Per chi ama le contaminazioni di genere nonché il sottogenere horror che non si prende troppo sul serio, c'è davvero da divertirsi. Gli spettatori più cinefili e attenti non faticheranno a trovare alcune somiglianze, se non veri e propri omaggi, ad un capostipite quale il celebre Pericolosa partita del 1932 ma anche al più recente, ma quasi altrettanto rivoluzionario, Quella casa nel bosco di Drew Goddard. Il film di Bettinelli-Olpin e Gillett non punta così in alto, ma si limita a voler intrattenere, e magari anche entusiasmare, chi è stufo del solito horror/thriller e va in cerca in qualcosa di diverso, qualcosa che sia in grado di farsi notare all'interno di un mercato fatto di sequel e remake tutti uguali. Finché morte non ci separi, insomma, al giocare a nascondino con zombie o spettri di molti film horror contemporanei, preferisce della sane risate. Magari causate da sangue a secchiate.
Conclusioni
Per rimanere in tema di matrimoni, potremmo chiudere questa nostra recensione di Finché morte non ci separi con un semplice sì. Perché ci siamo divertiti, non ci siamo annoiati nemmeno per un secondo e abbiamo apprezzato sia l'ambientazione che tutti i personaggi presenti, a partire da quello interpretato dalla brava e affascinante Samara Weaving. Non sappiamo se il film tra qualche anno sarà considerato addirittura un cult, ma di sicuro ha tutte le caratteristiche giuste per diventarlo.
Perché ci piace
- Il film intrattiene e diverte nel migliore senso del termine: si ride, si sta in tensione, si gioisce per quanto avviene sullo schermo. Per tutta la sua durata non c'è un attimo di pausa.

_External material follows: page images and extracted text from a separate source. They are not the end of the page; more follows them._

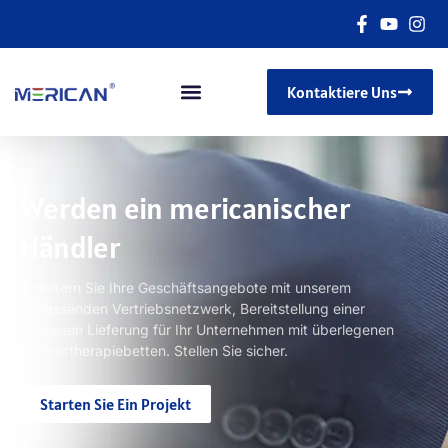
Kontaktiere Uns
Werden ein mericanischer
Händler
Erweitern Sie Ihre Geschäftsangebote mit unserem
umfassenden Vertriebsnetzwerk, Bereitstellung einer
nahtlosen Lieferung für Ihr Unternehmen mit überlegenen
Rotlichttherapiebetten. Stellen Sie sicher.
Starten Sie Ein Projekt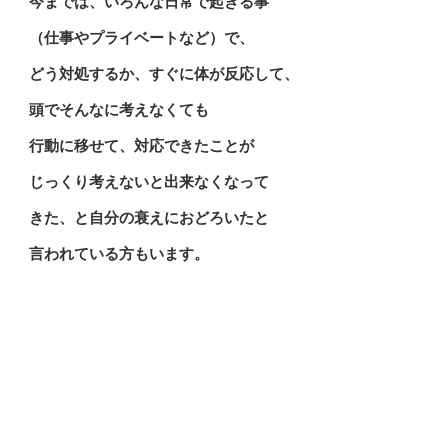
今までは、いろんな日常で起きる事
（仕事やプライベートなど）で、
どう対処するか、すぐに体が反応して、
頭でそんなに考えなくても
行動に移せて、対応できたことが
じっくり考えないと出来なくなって
きた、と自分の衰えにおどろいたと
言われている方もいます。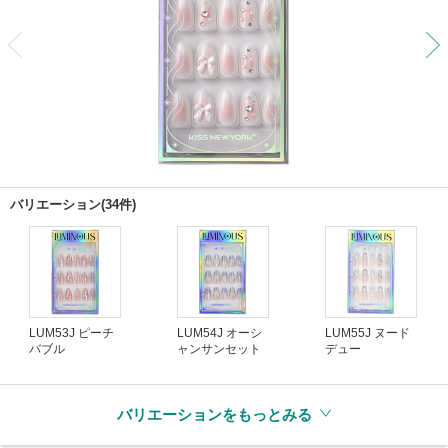
前
バリエーション(34件)
LUM53J ピーチ
LUM54J オーシ
LUM55J ヌード
バブル
ャンサンセット
デュー
バリエーションをもっとみる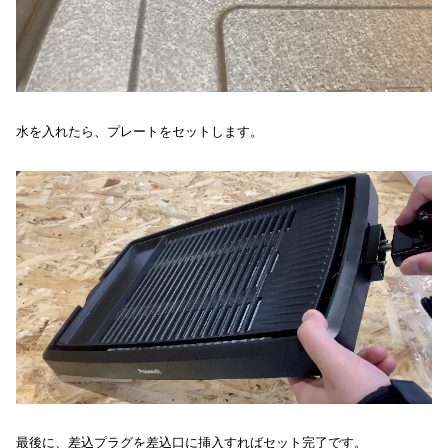
水を入れたら、プレートをセットします。
最後に、差込プラグを差込口に挿入すればセット完了です。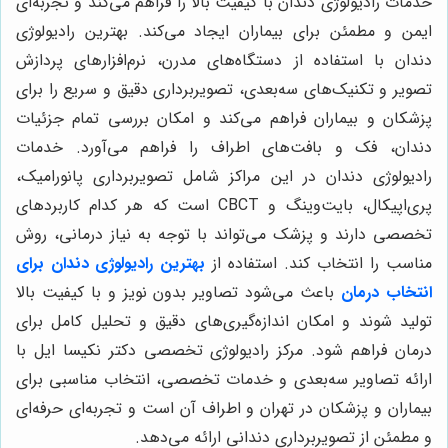
مناسب را انتخاب کند. استفاده از
انتخاب درمان
و مطمئن از تصویربرداری دندانی ارائه می‌دهد.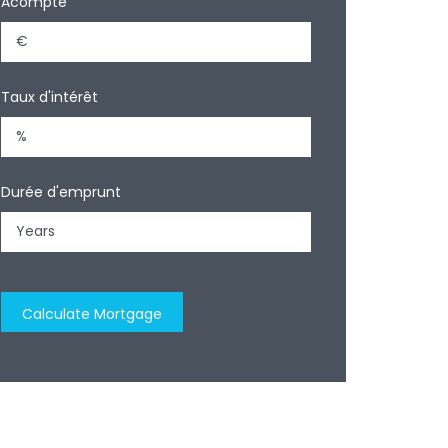
Acompte
Taux d'intérêt
Durée d'emprunt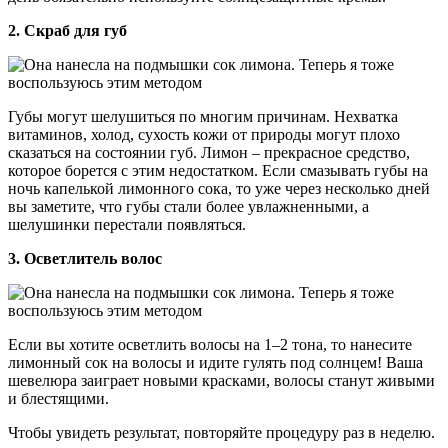
2. Скраб для губ
Губы могут шелушиться по многим причинам. Нехватка
витаминов, холод, сухость кожи от природы могут плохо
сказаться на состоянии губ. Лимон – прекрасное средство,
которое борется с этим недостатком. Если смазывать губы на
ночь капелькой лимонного сока, то уже через несколько дней
вы заметите, что губы стали более увлажненными, а
шелушинки перестали появляться.
3. Осветлитель волос
Если вы хотите осветлить волосы на 1–2 тона, то нанесите
лимонный сок на волосы и идите гулять под солнцем! Ваша
шевелюра заиграет новыми красками, волосы станут живыми
и блестящими.
Чтобы увидеть результат, повторяйте процедуру раз в неделю.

- Ogni personaggio del film è sufficientemente curato e caratterizzato, ma su tutti ovviamente brilla la fantastica Grace.
- La sceneggiatura parte da una premessa abbastanza originale e riesce anche a veicolare dei messaggi attraverso una vera e propria satira sociale piuttosto graffiante...
Cosa non va
- ... peccato che lo sforzo di cercare di creare una vera e propria mitologia dietro a questa premessa risulti forzata e poco coerente con il resto del film.
- Gli amanti dell'horror puro potrebbero non amare il tono fin troppo leggero; chi cerca soltanto una commedia brillante potrebbe rimanere shockato dalla quantità di sangue e violenza. Per tutti gli altri si prospetta tanto divertimento.